NRx Pharmaceuticals informou que recebeu uma Discipline Review Letter positiva do Office of Generic Drugs do FDA sobre sua ANDA de ketamina sem conservantes e concluiu uma reunião favorável com a liderança de medicamentos genéricos. A carta solicita apenas alterações administrativas e atualizações de dados prévios de estabilidade, todas classificadas como “Minor”, e a liderança do FDA expressou apoio para tratar os aspectos remanescentes do atual pedido de ANDA dentro do atual ciclo de revisão, que tem como meta aprovação no verão de 2026.
A Discipline Review Letter intitulada “Quality” abrange as áreas de insumo farmacêutico ativo, produto farmacêutico, fabricação e microbiologia.
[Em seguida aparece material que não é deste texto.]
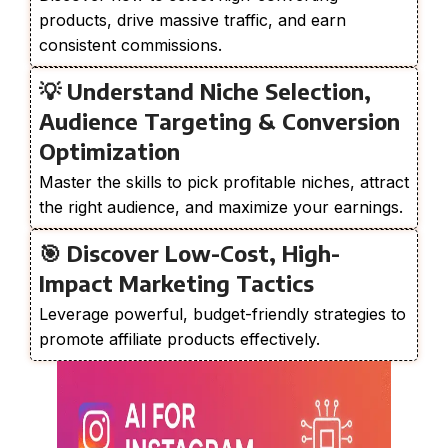
products, drive massive traffic, and earn
consistent commissions.
💡 Understand Niche Selection,
Audience Targeting & Conversion
Optimization
Master the skills to pick profitable niches, attract
the right audience, and maximize your earnings.
🎯 Discover Low-Cost, High-
Impact Marketing Tactics
Leverage powerful, budget-friendly strategies to
promote affiliate products effectively.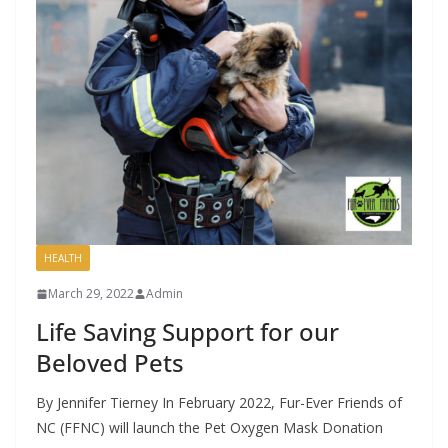
HEALTH
March 29, 2022
Admin
Life Saving Support for our
Beloved Pets
By Jennifer Tierney In February 2022, Fur-Ever Friends of
NC (FFNC) will launch the Pet Oxygen Mask Donation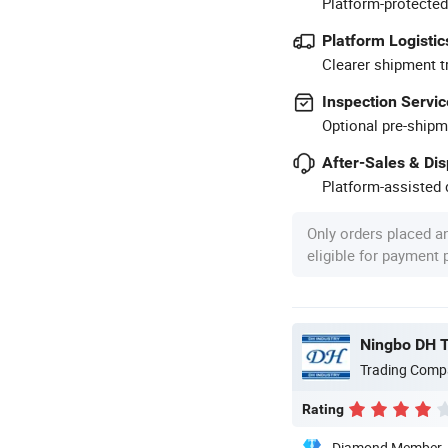
Platform-protected
Platform Logistic
Clearer shipment t
Inspection Servic
Optional pre-shipm
After-Sales & Di
Platform-assisted d
Only orders placed a
eligible for payment
Ningbo DH Te
Trading Comp
Rating
Diamond Member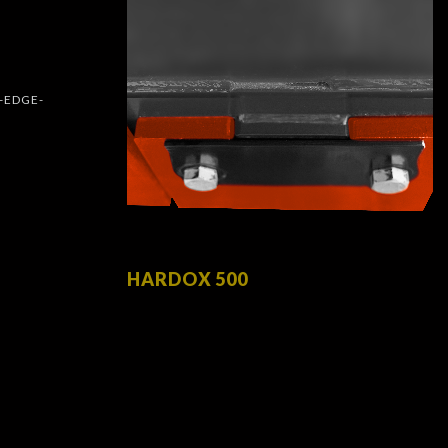
HARDOX 500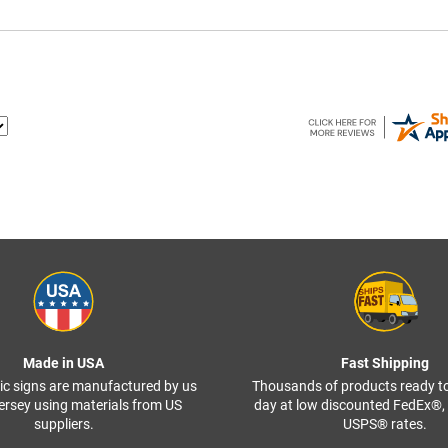
Made in USA
Fast Shipping
ffic signs are manufactured by us
Thousands of products ready t
ersey using materials from US
day at low discounted FedEx®
suppliers.
USPS® rates.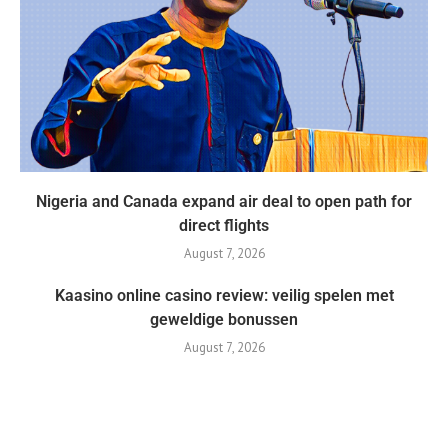
Nigeria and Canada expand air deal to open path for
direct flights
August 7, 2026
Kaasino online casino review: veilig spelen met
geweldige bonussen
August 7, 2026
A carta de revisão positiva ocorre após a determinação favorável de bioequivalência anteriormente anunciada pelo Office of Generic Drugs do FDA em 17 de março de 2026 e representa uma disciplina de revisão separada dentro do processo de ANDA.
A NRx afirmou que a prioridade nacional em torno da aceleração da aprovação da ketamina, agora documentada na Executive Order do presidente de 16 de abril de 2026, foi reconhecida pela liderança do FDA. A Executive Order pede a aprovação acelerada de medicamentos para tratar depressão grave e suicidalidade, e a empresa disse que a aprovação da ANDA de ketamina sem conservantes é particularmente importante por causa de desabastecimentos documentados por médicos que buscam obter ketamina para uso em ambiente clínico.
A NRx afirmou que sua formulação de ketamina difere dos produtos existentes por não conter Benzethonium Chloride. A empresa disse que esse conservante não é mais permitido em novos medicamentos e, de acordo com a política do FDA, não pode sequer ser incluído em higienizadores para as mãos e antissépticos tópicos.
A empresa também informou que concluiu uma reunião de orientação Type C com o FDA e recebeu retorno oral delineando um caminho para o protocolo de submissão de um New Drug Application para NRX-100. O FDA indicou que os dados existentes de ensaios clínicos, combinados com evidências do mundo real de mais de 65.000 pacientes, poderiam fornecer Evidência Substancial de Eficácia sob a Fast Track Designation do medicamento, e a agência orientou que não seriam necessários dados não clínicos adicionais nem estudos de bridging para sustentar o NDA.
Com base nessa orientação, a NRx planeja buscar uma indicação mais ampla para NRX-100 a fim de atender pacientes com depressão resistente ao tratamento que possam apresentar suicidalidade, em vez de limitar o pedido àqueles com suicidalidade apenas. A empresa afirmou que trabalhará com o FDA para finalizar o protocolo de análise estatística do conjunto de dados de evidências do mundo real.
A NRx afirmou que a ketamina é identificada como medicamente necessária pelo U.S. Department of Veterans Affairs para o tratamento de suicidalidade e depressão resistente ao tratamento. A empresa está desenvolvendo NRX-100, ketamina intravenosa sem conservantes, e disse que NRX-100 recebeu Fast Track Designation para o tratamento de ideação suicida na depressão, incluindo depressão bipolar. A NRx também afirmou que apresentou um pedido de Abbreviated New Drug Application e iniciou um pedido de New Drug Application para NRX-100 para o tratamento de ideação suicida em pacientes com depressão, incluindo depressão bipolar.